Stuart Etherington, chief executive of the National Council for Voluntary Organisations, says the groups could transform the way public services are delivered and run them “from the bottom upto deliver better outcomes”.

Sounds great and entirely consistent with traditional values associated with voluntarism. But, during Etherington’s watch, the voluntary sector has been moving in a different direction.

The emphasis has been on managerialism and business culture. Bottom lines, performance indicators and mission statements have become the defining features of big national and international voluntary organisations.

Despite the pleas of campaigners such as Holman, the move has been to expensive metropolitan offices, high-paid directorates, bigger bureaucracies and high-profile branding. Check out how many big voluntary bodies are now led by figures from the state and private sectors, transferring their cultures rather than cultivating the values of voluntarism.

Concerns have also been widely expressed that, as voluntary organisations have become more involved in providing services in a contract culture, they are less able to offer the advocacy that has historically been key to their independent role.

But even more worrying developments may be emerging. Again we can look to multinational corporations to make sense of them. In her text, No Logo, Naomi Klein argued that the most successful multinational brands, from Nike to Tommy Hilfiger, do not make anything. They outsource their manufacture and concentrate instead on getting their brand – their logo – everywhere.
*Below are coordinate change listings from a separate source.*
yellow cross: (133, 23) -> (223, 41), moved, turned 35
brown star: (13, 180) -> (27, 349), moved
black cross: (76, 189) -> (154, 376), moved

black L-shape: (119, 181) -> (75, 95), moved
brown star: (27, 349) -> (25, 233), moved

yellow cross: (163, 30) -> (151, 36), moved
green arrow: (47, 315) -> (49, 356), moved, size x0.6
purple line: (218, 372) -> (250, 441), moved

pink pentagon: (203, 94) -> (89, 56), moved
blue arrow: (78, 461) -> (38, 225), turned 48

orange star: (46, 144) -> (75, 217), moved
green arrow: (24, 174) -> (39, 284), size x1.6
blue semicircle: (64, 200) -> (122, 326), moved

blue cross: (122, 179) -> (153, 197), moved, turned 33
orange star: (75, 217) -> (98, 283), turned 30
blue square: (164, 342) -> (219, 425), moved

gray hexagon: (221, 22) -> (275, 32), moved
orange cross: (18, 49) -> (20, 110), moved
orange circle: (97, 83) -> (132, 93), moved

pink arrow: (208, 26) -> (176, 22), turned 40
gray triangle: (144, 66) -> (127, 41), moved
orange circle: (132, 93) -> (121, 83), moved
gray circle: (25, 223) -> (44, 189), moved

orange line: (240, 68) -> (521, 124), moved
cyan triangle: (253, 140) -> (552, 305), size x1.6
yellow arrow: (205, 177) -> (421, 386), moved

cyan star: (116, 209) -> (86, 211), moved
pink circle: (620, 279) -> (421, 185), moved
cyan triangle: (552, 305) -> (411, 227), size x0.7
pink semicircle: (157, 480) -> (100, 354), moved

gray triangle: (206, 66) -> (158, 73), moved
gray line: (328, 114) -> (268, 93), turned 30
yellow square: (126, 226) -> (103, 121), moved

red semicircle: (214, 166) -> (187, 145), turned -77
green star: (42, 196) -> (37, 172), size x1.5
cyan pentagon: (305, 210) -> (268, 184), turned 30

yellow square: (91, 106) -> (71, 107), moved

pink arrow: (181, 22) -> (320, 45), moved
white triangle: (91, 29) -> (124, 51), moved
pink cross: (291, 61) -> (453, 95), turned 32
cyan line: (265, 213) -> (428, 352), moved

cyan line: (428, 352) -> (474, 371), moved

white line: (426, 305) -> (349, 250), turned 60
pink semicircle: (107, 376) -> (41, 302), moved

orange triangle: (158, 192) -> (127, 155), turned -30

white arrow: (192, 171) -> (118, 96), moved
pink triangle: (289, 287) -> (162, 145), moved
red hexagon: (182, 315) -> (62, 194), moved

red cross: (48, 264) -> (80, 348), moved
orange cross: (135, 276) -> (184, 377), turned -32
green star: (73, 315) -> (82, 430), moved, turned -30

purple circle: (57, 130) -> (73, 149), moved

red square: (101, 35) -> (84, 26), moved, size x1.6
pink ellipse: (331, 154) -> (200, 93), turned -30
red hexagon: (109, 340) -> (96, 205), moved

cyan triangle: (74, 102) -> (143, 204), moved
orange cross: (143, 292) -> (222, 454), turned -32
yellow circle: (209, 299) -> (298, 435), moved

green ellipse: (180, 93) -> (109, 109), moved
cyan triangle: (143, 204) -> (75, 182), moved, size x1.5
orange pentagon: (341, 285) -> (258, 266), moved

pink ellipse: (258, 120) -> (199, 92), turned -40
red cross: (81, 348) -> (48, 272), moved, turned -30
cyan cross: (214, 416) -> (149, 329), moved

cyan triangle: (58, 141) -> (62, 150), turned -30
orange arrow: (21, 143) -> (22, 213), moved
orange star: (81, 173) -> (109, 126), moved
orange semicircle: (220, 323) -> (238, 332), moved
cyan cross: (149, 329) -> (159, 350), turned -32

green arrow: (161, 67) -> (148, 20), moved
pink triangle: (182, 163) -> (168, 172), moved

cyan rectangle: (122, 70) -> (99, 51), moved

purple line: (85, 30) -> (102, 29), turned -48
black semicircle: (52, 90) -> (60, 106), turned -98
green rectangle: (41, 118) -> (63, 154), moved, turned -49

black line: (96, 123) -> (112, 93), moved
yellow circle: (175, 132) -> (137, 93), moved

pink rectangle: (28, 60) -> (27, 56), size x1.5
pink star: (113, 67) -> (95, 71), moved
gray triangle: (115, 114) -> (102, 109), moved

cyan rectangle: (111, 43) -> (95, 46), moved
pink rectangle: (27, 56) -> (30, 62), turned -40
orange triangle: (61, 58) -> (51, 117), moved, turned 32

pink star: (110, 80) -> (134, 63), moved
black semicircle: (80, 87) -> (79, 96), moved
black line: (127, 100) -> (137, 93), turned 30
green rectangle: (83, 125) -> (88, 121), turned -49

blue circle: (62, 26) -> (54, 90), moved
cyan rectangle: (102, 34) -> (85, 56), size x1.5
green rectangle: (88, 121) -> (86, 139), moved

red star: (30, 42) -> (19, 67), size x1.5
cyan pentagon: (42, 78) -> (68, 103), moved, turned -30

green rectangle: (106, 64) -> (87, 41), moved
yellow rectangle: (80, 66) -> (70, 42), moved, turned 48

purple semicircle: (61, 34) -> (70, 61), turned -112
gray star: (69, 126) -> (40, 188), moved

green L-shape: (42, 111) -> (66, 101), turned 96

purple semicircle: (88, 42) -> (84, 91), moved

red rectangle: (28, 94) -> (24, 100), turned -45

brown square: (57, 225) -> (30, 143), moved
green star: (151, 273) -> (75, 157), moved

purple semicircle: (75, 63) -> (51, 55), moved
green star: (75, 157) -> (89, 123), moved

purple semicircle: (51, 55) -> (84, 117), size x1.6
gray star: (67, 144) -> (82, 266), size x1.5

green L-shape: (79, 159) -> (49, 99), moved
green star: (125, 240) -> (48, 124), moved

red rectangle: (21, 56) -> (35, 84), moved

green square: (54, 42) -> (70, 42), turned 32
The brand is all.

Are we beginning to see big charities do just the same thing? These multi-million pound turnover organisations now sell who they are, not what they do. They are encouraging us to become walking advertisements for them, with wrist bands, badges and T-shirts. Some are offloading service provision and prioritising their campaigning role.

But how effective and focused are their campaigns now that government is their key funding source? Campaign slogans are becoming grander and vaguer. Are we really going to make poverty history and end child cruelty in a world where war, conflict and large-scale violence against women and children are more endemic than ever before and inequalities widen in the UK? Meanwhile the reality of their work is highlighted by offices full of fundraising personnel, “celebrity sections” and glitzy “charity” events. How long will people keep giving to “charidee” just to sustain the image of its biggest institutions?

At the same time, those organisations which have the qualities with which the voluntary sector likes to associate itself – small, bottom-up and close to service users – continue to struggle with minimal funding and little security.

They have to compete with the big voluntaries on an unequal basis and often feel that their voice is taken by them. Scope has recently epitomised this: trying to offload its services, amid a barrage of complaints from service users, while presenting itself as the spokesperson for the rights of disabled people. There are certainly problems with state services, but radical reassessment of the voluntary sector is now overdue.

Peter Beresford is professor of social policy, Brunel University, and is involved with the mental health system survivor movement.